Straßburg / Igor Steinle 04.10.2018

Das EU-Parlament sagt dem Verbrennungsmotor den Kampf an. Um die Luftverschmutzung zu bekämpfen und den Klimawandel zu dämpfen, hat es eine Reduzierung des CO2-Ausstoßes von Neuwagen bis zum Jahr 2030 um 40 Prozent gefordert. Die Position der EU-Kommission, die Emissionen bis 2030 um lediglich 30 Prozent zu verringern, lehnte das Plenum als zu niedrig ab. Außerdem verlangt es ein Zwischenziel von 20 Prozent weniger CO2 bis 2025 – jeweils im Vergleich zu 2021.

Die Werte legen fest, wie viel CO2 die verkauften Neuwagen eines Autobauers im Schnitt ausstoßen dürfen. Für jeden Hersteller werden eigene Werte festgelegt. Wer vor allem schwere und große Autos produziert, darf auch mehr CO2 ausstoßen. Am Ende muss im Schnitt der europaweit festgelegte Grenzwert eingehalten werden. Wer, wie die deutschen Hersteller, weiter Gelände- und Sportwagen verkaufen will, die viel CO2 ausstoßen, muss auch mehr schadstoffärmere Fahrzeuge wie E-Autos absetzen.

Der Verband der Automobilindustrie (VDA) kritisierte die Entscheidung scharf: „Das Europäische Parlament setzt damit völlig unrealistische Ziele“, sagte VDA-Präsident  Bernhard Mattes. Es ignoriere  die technische Machbarkeit, die Ziele seien in diesem Zeitraum nicht umsetzbar. Die Umweltschutzorganisation BUND hingegen hält sogar 60 Prozent Reduktion bis 2030 für machbar.

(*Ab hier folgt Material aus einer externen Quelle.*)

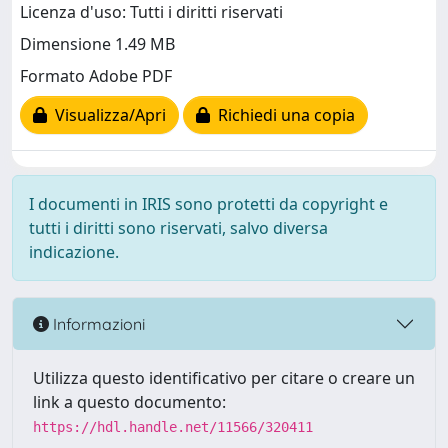
Licenza d'uso: Tutti i diritti riservati
Dimensione 1.49 MB
Formato Adobe PDF
Visualizza/Apri
Richiedi una copia
I documenti in IRIS sono protetti da copyright e
tutti i diritti sono riservati, salvo diversa
indicazione.
Informazioni
Utilizza questo identificativo per citare o creare un
link a questo documento:
https://hdl.handle.net/11566/320411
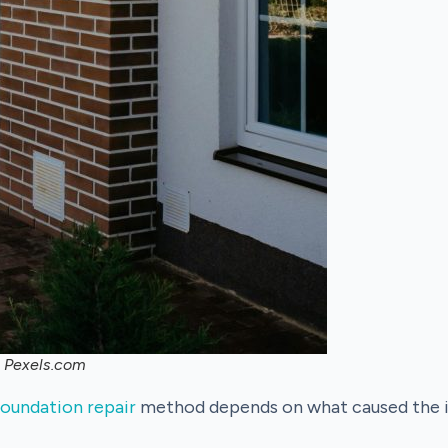
, Pexels.com
foundation repair
method depends on what caused the is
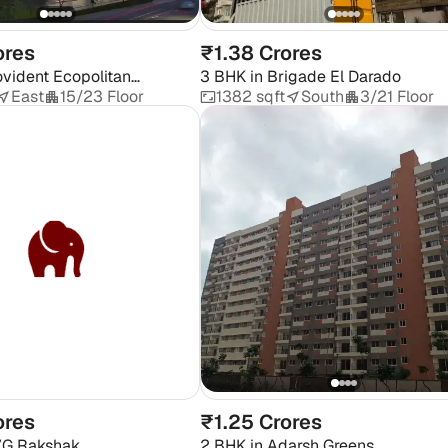
ores
₹1.38 Crores
ovident Ecopolitan
3 BHK
in
Brigade El Darado
East
15/23 Floor
1382 sqft
South
3/21 Floor
ores
₹1.25 Crores
G Rakshak
2 BHK
in
Adarsh Greens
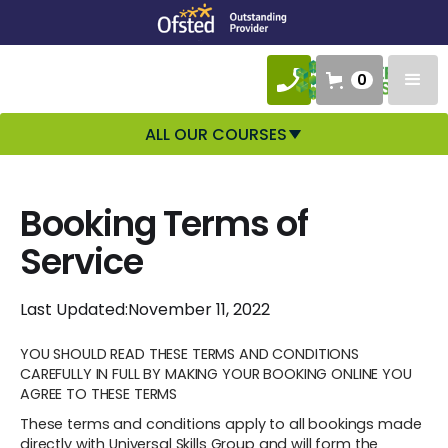
0
ALL OUR COURSES
Booking Terms of
Service
Last Updated:
November 11, 2022
YOU SHOULD READ THESE TERMS AND CONDITIONS
CAREFULLY IN FULL BY MAKING YOUR BOOKING ONLINE YOU
AGREE TO THESE TERMS
These terms and conditions apply to all bookings made
directly with Universal Skills Group and will form the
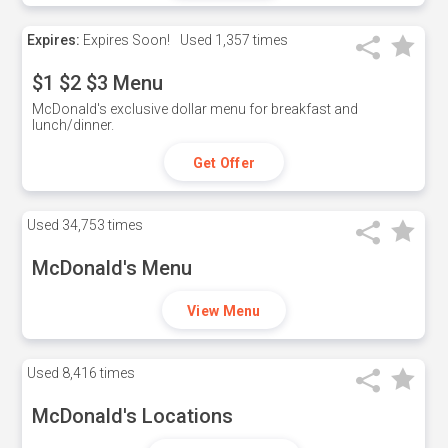
Expires:
Expires Soon!
Used
1,357 times
$1 $2 $3 Menu
McDonald's exclusive dollar menu for breakfast and
lunch/dinner.
Get Offer
Used
34,753 times
McDonald's Menu
View Menu
Used
8,416 times
McDonald's Locations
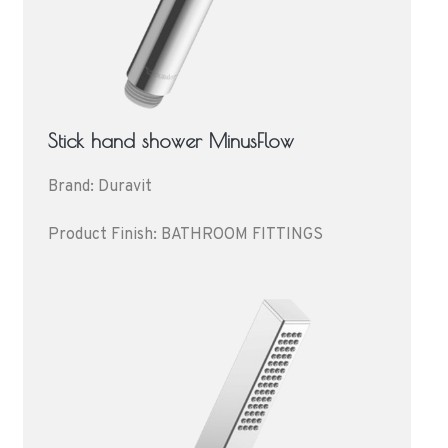
Stick hand shower MinusFlow
Brand: Duravit
Product Finish: BATHROOM FITTINGS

Die Branche steht außerdem unter Druck, weil sich die Bundesregierung auf einen Plan für saubere Luft in den Städten geeinigt hat. Dieser sieht Umtauschprämien und Nachrüstungen auf Kosten der Industrie für alte Diesel-Fahrzeuge vor, um Stickstoffdioxid-Emissionen zu verringern und so Fahrverbote in deutschen Städten zu vermeiden. Das ab nächstem Jahr gültige Diesel-Fahrverbot in Stuttgart wird dadurch jedoch nicht verhindert werden. „Ich kann mir nicht vorstellen, dass sich da groß was ändert“, sagte der baden-württembergische Verkehrsminister Winfried Hermann (Grüne).